Френкель кивнул головой:
— Да, да… Я помню. Собственно, это явление следует отнести уже к совершенно новой области физики — к физике быстрых частиц…
Яков Ильич начал рассказывать о том, какие исключительно важные опыты можно было бы поставить, если бы в распоряжении ученых были потоки элементарных частиц — например, протонов и электронов — с очень большой энергией, такой же, как энергия частиц, приходящих из космоса. Он считал изучение космических лучей (в то время единственного источника сверхбыстрых частиц) неотложной задачей физиков, полагая, что именно в этой, тогда еще совсем не исследованной области могли обнаружиться принципиально новые факты, способные привести к очередному изменению наших представлений о материи.
Я спросил, какие явления он имеет в виду.
— В первую очередь взаимные превращения элементарных частиц. Такие процессы в корне противоречат принципу их неизменности. Поэтому эксперименты в этой области могут дать чрезвычайно много для развития основных теорий, связанных с представлениями о материи и поле…
Яков Ильич, словно рассуждая с самим собой, заговорил о физике будущего. Я слушал его, не задавая никаких вопросов, хотя многое в его словах было для меня неясным и расплывчатым. Тогда я затруднился бы пересказать то, о чем говорил Френкель. Но через много лет, когда я читал работы по физике элементарных частиц, в памяти нередко возникала, словно освобождаясь из тумана, импровизированная лекция Якова Ильича, услышанная мной во время прогулки по невской набережной.
Года четыре тому назад я прочел в журнале «Огонек» описание одной заморской страны, которую посетил какой-то наш журналист. И, несмотря на обилие подробностей, цифр и дат, я так и не смог представить себе — а что же она такое, эта страна? И может быть, все написанное — обман и журналист вовсе и не видал ее?

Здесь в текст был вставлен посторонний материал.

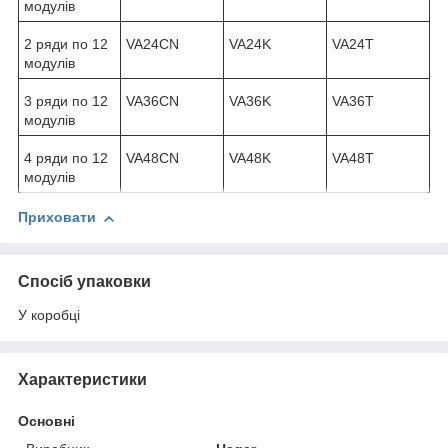
модулів
2 ряди по 12
VA24CN
VA24K
VA24T
модулів
3 ряди по 12
VA36CN
VA36K
VA36T
модулів
4 ряди по 12
VA48CN
VA48K
VA48T
модулів
Приховати
Спосіб упаковки
У коробці
Характеристики
Основні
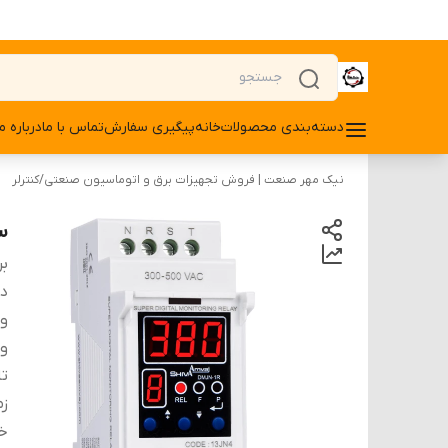
دسته‌بندی محصولات
خانه
پیگیری سفارش
تماس با ما
درباره ما
نیک مهر صنعت | فروش تجهیزات برق و اتوماسیون صنعتی
/
کنترلر
سو
بر
دس
ول
ول
تا
زم
خ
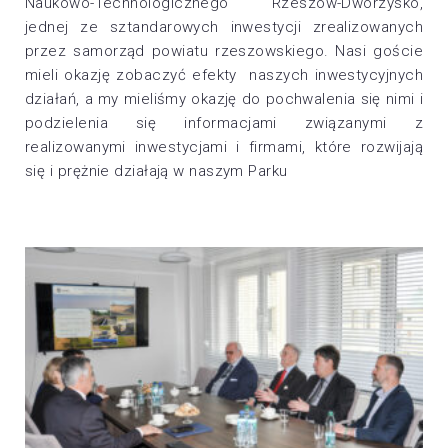
Naukowo-Technologicznego Rzeszów-Dworzysko,
jednej ze sztandarowych inwestycji zrealizowanych
przez samorząd powiatu rzeszowskiego. Nasi goście
mieli okazję zobaczyć efekty naszych inwestycyjnych
działań, a my mieliśmy okazję do pochwalenia się nimi i
podzielenia się informacjami związanymi
z
realizowanymi inwestycjami i firmami, które rozwijają
się i prężnie działają w naszym Parku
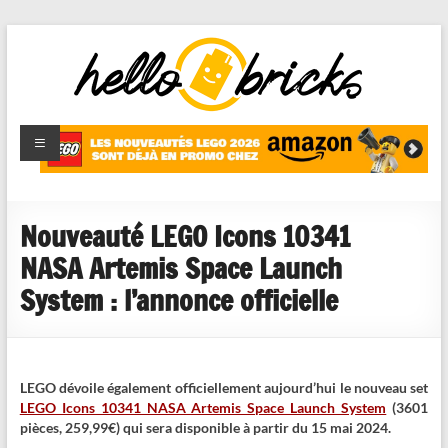
HelloBricks
Blog LEGO,
nouveaut�s
2022,
MOCs et
Nouveauté LEGO Icons 10341
reviews
NASA Artemis Space Launch
System : l’annonce officielle
LEGO dévoile également officiellement aujourd’hui le nouveau set
LEGO Icons 10341 NASA Artemis Space Launch System
(3601
pièces, 259,99€) qui sera disponible à partir du 15 mai 2024.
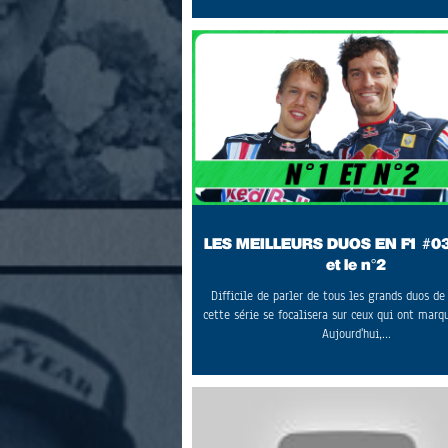
s’annonce comme la plus grande réinvention d
depuis ses débuts,
LES MEILLEURS DUOS EN F1 #03 
et le n°2
Difficile de parler de tous les grands duos de l
cette série se focalisera sur ceux qui ont marqu
Aujourd'hui,...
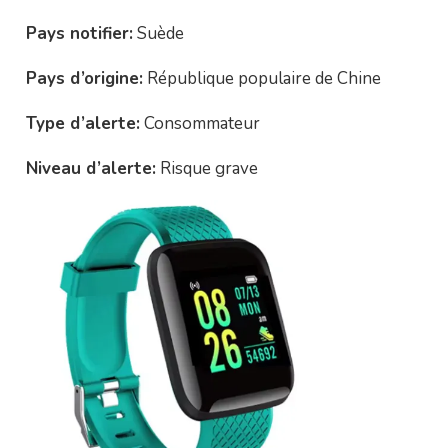
Pays notifier:
Suède
Pays d’origine:
République populaire de Chine
Type d’alerte:
Consommateur
Niveau d’alerte:
Risque grave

Я вспомнил тогда о жителях Флоренции, которые, встречая на улицах Данте Алигьери, шептали с почтением и страхом: «Вот человек, который побывал в аду». Ибо как можно было, рассуждали они, описать ад так, как это сделал Данте, не повидав его собственными глазами? И я подумал, что простодушные флорентинцы были не так уж неправы: ведь Данте действительно видел ад — в конечном счете неважно, каким образом ему это удалось, — и сумел потрясающе рассказать о нем. Он умер в 1321 году, но время совершенно не коснулось его стихов: из мерных строчек старинных терцин с предельной отчетливостью, словно в стереоскопической проекции, выступают страшные круги ада, наполненные сонмищами грешных душ.
Данте обладал колоссальной силой воображения, которая только и делает человека подлинным творцом. Из огромной суммы разнообразных представлений, мыслей, чувствований и образов он создал совершенно новый мир, разработав его до мельчайших деталей.